[Saved entries]
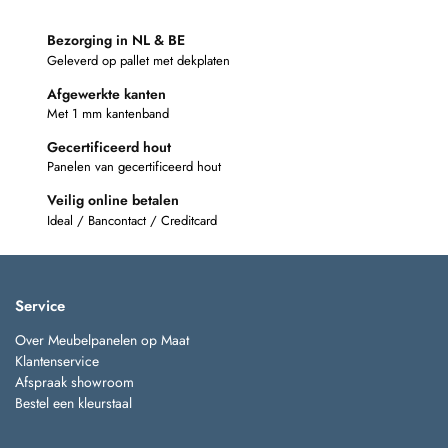
Bezorging in NL & BE
Geleverd op pallet met dekplaten
Afgewerkte kanten
Met 1 mm kantenband
Gecertificeerd hout
Panelen van gecertificeerd hout
Veilig online betalen
Ideal / Bancontact / Creditcard
Service
Over Meubelpanelen op Maat
Klantenservice
Afspraak showroom
Bestel een kleurstaal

= WORK REQUEST =
Reproduce these records exactly, but not the pictures.

= WRITTEN SOLUTION =
Bezorging in NL & BE
Geleverd op pallet met dekplaten
Afgewerkte kanten
Met 1 mm kantenband
Gecertificeerd hout
Panelen van gecertificeerd hout
Veilig online betalen
Ideal / Bancontact / Creditcard
Service
Over Meubelpanelen op Maat
Klantenservice
Afspraak showroom
Bestel een kleurstaal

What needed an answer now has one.